Quatrième étape : la scénarisation pédagogique

Pour scénariser la formation, je reprends chacun des objectifs pédagogiques. Pour chacun d’eux, je me demande par quelles étapes il faut passer pour qu’il soit atteint. Par exemple pour un objectif qui vise la capacité à répertorier les étapes d’un processus, il faut que les apprenant·e·s dressent la liste des étapes et manipulent suffisamment cette liste pour réussir à mettre les étapes dans l’ordre.

J’essaie donc d’imaginer quelles activités de formation vont permettre de réaliser ces étapes. Est-ce que c’est par une prise d’informations, quel que soit le support ? est-ce que c’est par une discussion de groupe ? Un exercice de groupe ? Des apports du·de la formateur·rice ? Un jeu ? Une mise en situation ?

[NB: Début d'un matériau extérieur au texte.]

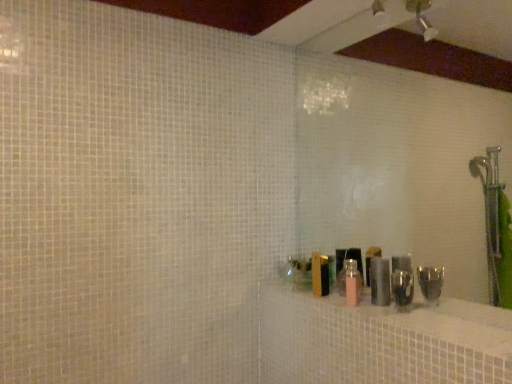 The image size is (512, 384). I want to click on free space above pink matte bottle at center (from a real-world perspective), so click(x=403, y=311). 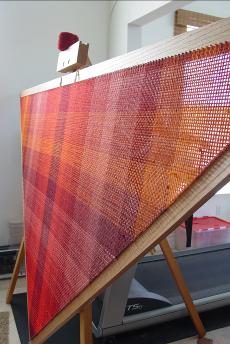 I want to click on translucent plastic bin, so click(x=208, y=240). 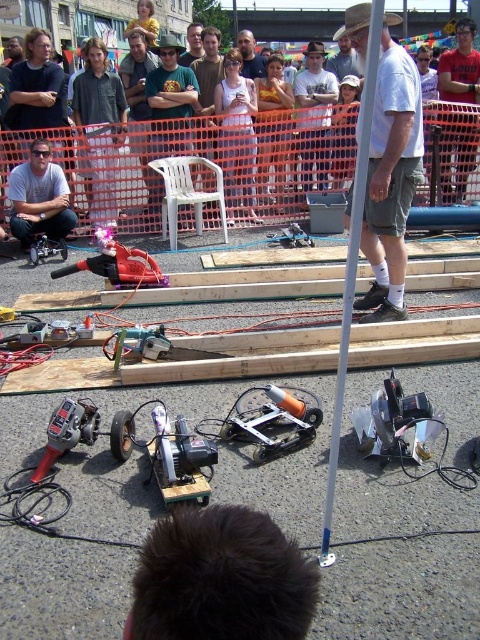 You are standing at the starting line of the miniature vehicle race track. You want to reach the finish line, which is located at point (331, 483). However, there is an obstacle at point (384, 280). Can you go around the obstacle to reach the finish line?

Yes, you can go around the obstacle at point (384, 280) to reach the finish line at point (331, 483) because the obstacle is behind the finish line, so you can pass by it on either side.

You are standing at the starting line of the miniature vehicle race track and want to place a flag at the closest point to you between point [13,134] and point [13,193]. Which point should you choose?

Point [13,134] is further to the viewer than point [13,193], so you should place the flag at point [13,134] as it is closer to you. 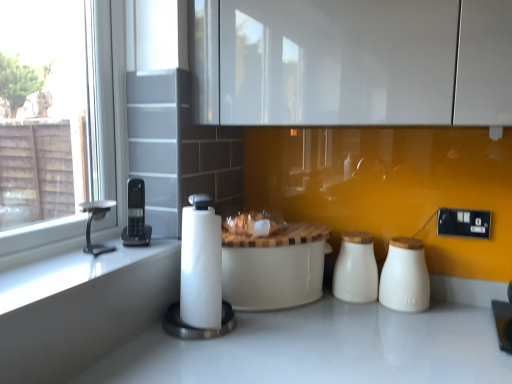 What do you see at coordinates (254, 223) in the screenshot? I see `translucent plastic bag at center` at bounding box center [254, 223].

This screenshot has width=512, height=384. Describe the element at coordinates (274, 267) in the screenshot. I see `white ceramic table at center` at that location.

I want to click on black plastic phone at left, the 1th appliance positioned from the left, so click(x=136, y=215).

Find the location of `black plastic electrical outlet at right`. black plastic electrical outlet at right is located at coordinates (463, 223).

The image size is (512, 384). Find the location of `silver metallic faucet at left`. silver metallic faucet at left is located at coordinates (96, 220).

Measure the distance between white ceramic salt shaker at right, which appears as the first salt shaker when viewed from the right, and camera.

white ceramic salt shaker at right, which appears as the first salt shaker when viewed from the right, is 1.22 meters from camera.

Image resolution: width=512 pixels, height=384 pixels. Describe the element at coordinates (405, 276) in the screenshot. I see `white ceramic salt shaker at right, arranged as the 2th salt shaker when viewed from the left` at that location.

What are the coordinates of `translucent plastic bag at center` in the screenshot? It's located at (254, 223).

Is silver metallic faucet at left located outside white ceramic table at center?

Yes.

At what (x,y) coordinates should I click in order to perform the action: click on table below the silver metallic faucet at left (from the image's perspective). Please return your answer as a coordinate pair (x, y). Looking at the image, I should click on (274, 267).

Is silver metallic faucet at left positioned in front of white ceramic table at center?

Yes, silver metallic faucet at left is closer to the viewer.

From the image's perspective, is silver metallic faucet at left positioned above or below white ceramic table at center?

silver metallic faucet at left is situated higher than white ceramic table at center in the image.

Would you say black plastic electrical outlet at right is part of white ceramic table at center's contents?

Definitely not — black plastic electrical outlet at right is not inside white ceramic table at center.

From the image's perspective, is white ceramic table at center above or below black plastic electrical outlet at right?

Based on their image positions, white ceramic table at center is located beneath black plastic electrical outlet at right.

Is white ceramic table at center closer to the viewer compared to black plastic electrical outlet at right?

Yes, white ceramic table at center is closer to the viewer.

Does white ceramic table at center appear on the right side of black plastic electrical outlet at right?

In fact, white ceramic table at center is to the left of black plastic electrical outlet at right.

Is translucent plastic bag at center not close to white paper towel at center, the first appliance viewed from the right?

No, there isn't a large distance between translucent plastic bag at center and white paper towel at center, the first appliance viewed from the right.

Which appliance is the 1st one when counting from the left side of the translucent plastic bag at center? Please provide its 2D coordinates.

[(200, 277)]

Would you say translucent plastic bag at center is outside white paper towel at center, the first appliance viewed from the right?

translucent plastic bag at center is positioned outside white paper towel at center, the first appliance viewed from the right.

Considering the relative positions of translucent plastic bag at center and white paper towel at center, the 2th appliance when ordered from left to right, in the image provided, is translucent plastic bag at center to the left or to the right of white paper towel at center, the 2th appliance when ordered from left to right,?

Based on their positions, translucent plastic bag at center is located to the right of white paper towel at center, the 2th appliance when ordered from left to right.

Image resolution: width=512 pixels, height=384 pixels. I want to click on food that appears below the black plastic phone at left, the 1th appliance positioned from the left (from the image's perspective), so click(x=254, y=223).

Considering the positions of point (260, 233) and point (133, 226), is point (260, 233) closer or farther from the camera than point (133, 226)?

Point (260, 233).

From a real-world perspective, is translucent plastic bag at center above or below black plastic phone at left, the 1th appliance positioned from the left?

From a real-world perspective, translucent plastic bag at center is physically below black plastic phone at left, the 1th appliance positioned from the left.

Considering the relative sizes of translucent plastic bag at center and black plastic phone at left, the 1th appliance positioned from the left, in the image provided, is translucent plastic bag at center shorter than black plastic phone at left, the 1th appliance positioned from the left,?

Yes, translucent plastic bag at center is shorter than black plastic phone at left, the 1th appliance positioned from the left.

Looking at their sizes, would you say black plastic phone at left, which is the 2th appliance from right to left, is wider or thinner than white ceramic salt shaker at right, arranged as the 2th salt shaker when viewed from the left?

In the image, black plastic phone at left, which is the 2th appliance from right to left, appears to be more narrow than white ceramic salt shaker at right, arranged as the 2th salt shaker when viewed from the left.

Based on the photo, between black plastic phone at left, which is the 2th appliance from right to left, and white ceramic salt shaker at right, which appears as the first salt shaker when viewed from the right, which one has less height?

black plastic phone at left, which is the 2th appliance from right to left.

Is point (143, 189) positioned before point (415, 260)?

That is True.

From the image's perspective, which one is positioned higher, white ceramic table at center or white ceramic salt shaker at right, arranged as the 2th salt shaker when viewed from the left?

white ceramic salt shaker at right, arranged as the 2th salt shaker when viewed from the left, appears higher in the image.

Considering the sizes of white ceramic table at center and white ceramic salt shaker at right, arranged as the 2th salt shaker when viewed from the left, in the image, is white ceramic table at center taller or shorter than white ceramic salt shaker at right, arranged as the 2th salt shaker when viewed from the left,?

Considering their sizes, white ceramic table at center has more height than white ceramic salt shaker at right, arranged as the 2th salt shaker when viewed from the left.

In the scene shown: What's the angular difference between white ceramic table at center and white ceramic salt shaker at right, which appears as the first salt shaker when viewed from the right,'s facing directions?

40.5 degrees separate the facing orientations of white ceramic table at center and white ceramic salt shaker at right, which appears as the first salt shaker when viewed from the right.

Does point (272, 290) appear closer or farther from the camera than point (407, 250)?

Point (272, 290) is closer to the camera than point (407, 250).

In the scene shown: Based on their sizes in the image, would you say black plastic electrical outlet at right is bigger or smaller than white ceramic salt shaker at right, arranged as the 2th salt shaker when viewed from the left?

Considering their sizes, black plastic electrical outlet at right takes up less space than white ceramic salt shaker at right, arranged as the 2th salt shaker when viewed from the left.

Between black plastic electrical outlet at right and white ceramic salt shaker at right, which appears as the first salt shaker when viewed from the right, which one has smaller width?

black plastic electrical outlet at right.

Between point (475, 218) and point (402, 284), which one is positioned in front?

The point (402, 284) is closer to the camera.

Is there a large distance between black plastic electrical outlet at right and white ceramic salt shaker at right, arranged as the 2th salt shaker when viewed from the left?

No, black plastic electrical outlet at right is not far from white ceramic salt shaker at right, arranged as the 2th salt shaker when viewed from the left.

The height and width of the screenshot is (384, 512). What are the coordinates of `table that is behind the silver metallic faucet at left` in the screenshot? It's located at (274, 267).

Locate an element on the screen. This screenshot has height=384, width=512. electric outlet that appears on the right of white ceramic table at center is located at coordinates (463, 223).

Estimate the real-world distances between objects in this image. Which object is closer to white ceramic table at center, white ceramic salt shaker at right, which appears as the first salt shaker when viewed from the right, or white paper towel at center, the first appliance viewed from the right?

Among the two, white paper towel at center, the first appliance viewed from the right, is located nearer to white ceramic table at center.

When comparing their distances from translucent plastic bag at center, does white ceramic table at center or white ceramic salt shaker at center, marked as the first salt shaker in a left-to-right arrangement, seem further?

The object further to translucent plastic bag at center is white ceramic salt shaker at center, marked as the first salt shaker in a left-to-right arrangement.

When comparing their distances from black plastic electrical outlet at right, does black plastic phone at left, which is the 2th appliance from right to left, or silver metallic faucet at left seem closer?

black plastic phone at left, which is the 2th appliance from right to left.

When comparing their distances from black plastic phone at left, which is the 2th appliance from right to left, does white ceramic salt shaker at center, the 2th salt shaker when ordered from right to left, or black plastic electrical outlet at right seem closer?

white ceramic salt shaker at center, the 2th salt shaker when ordered from right to left, lies closer to black plastic phone at left, which is the 2th appliance from right to left, than the other object.

Considering their positions, is white paper towel at center, the first appliance viewed from the right, positioned further to translucent plastic bag at center than black plastic electrical outlet at right?

black plastic electrical outlet at right.

When comparing their distances from silver metallic faucet at left, does white ceramic table at center or white paper towel at center, the first appliance viewed from the right, seem closer?

white paper towel at center, the first appliance viewed from the right, is positioned closer to the anchor silver metallic faucet at left.

Looking at this image, based on their spatial positions, is translucent plastic bag at center or white paper towel at center, the 2th appliance when ordered from left to right, closer to white ceramic table at center?

The object closer to white ceramic table at center is translucent plastic bag at center.

When comparing their distances from black plastic electrical outlet at right, does white paper towel at center, the 2th appliance when ordered from left to right, or black plastic phone at left, which is the 2th appliance from right to left, seem closer?

white paper towel at center, the 2th appliance when ordered from left to right.

This screenshot has width=512, height=384. I want to click on salt shaker situated between translucent plastic bag at center and white ceramic salt shaker at right, arranged as the 2th salt shaker when viewed from the left, from left to right, so click(x=356, y=269).

The width and height of the screenshot is (512, 384). What are the coordinates of `food between silver metallic faucet at left and white ceramic salt shaker at right, which appears as the first salt shaker when viewed from the right, from left to right` in the screenshot? It's located at (254, 223).

Locate an element on the screen. This screenshot has height=384, width=512. salt shaker between silver metallic faucet at left and white ceramic salt shaker at right, arranged as the 2th salt shaker when viewed from the left, in the horizontal direction is located at coordinates (356, 269).

Locate an element on the screen. The height and width of the screenshot is (384, 512). table between silver metallic faucet at left and white ceramic salt shaker at right, which appears as the first salt shaker when viewed from the right is located at coordinates (274, 267).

J’abouti donc à une liste d’activités possibles pour chaque objectif pédagogique. Ensuite il s’agit d’organiser tout cela de manière cohérente. Je réfléchis selon deux critères : 1° mettre en œuvre une progressivité de la formation pour partir de la curiosité naturelle des apprenant·e·s, 2° varier les activités pour que les moments d’écoute puissent être suivis par des moments avec une plus grande implication. À ce stade-là des choses, de nouveau l’image du puzzle est parlante pour moi. J’ai en effet à ma disposition plusieurs pièces. Il me faut les organiser pour que l’ensemble ait du sens, une progressivité pédagogique et une variété dans l’implication requise.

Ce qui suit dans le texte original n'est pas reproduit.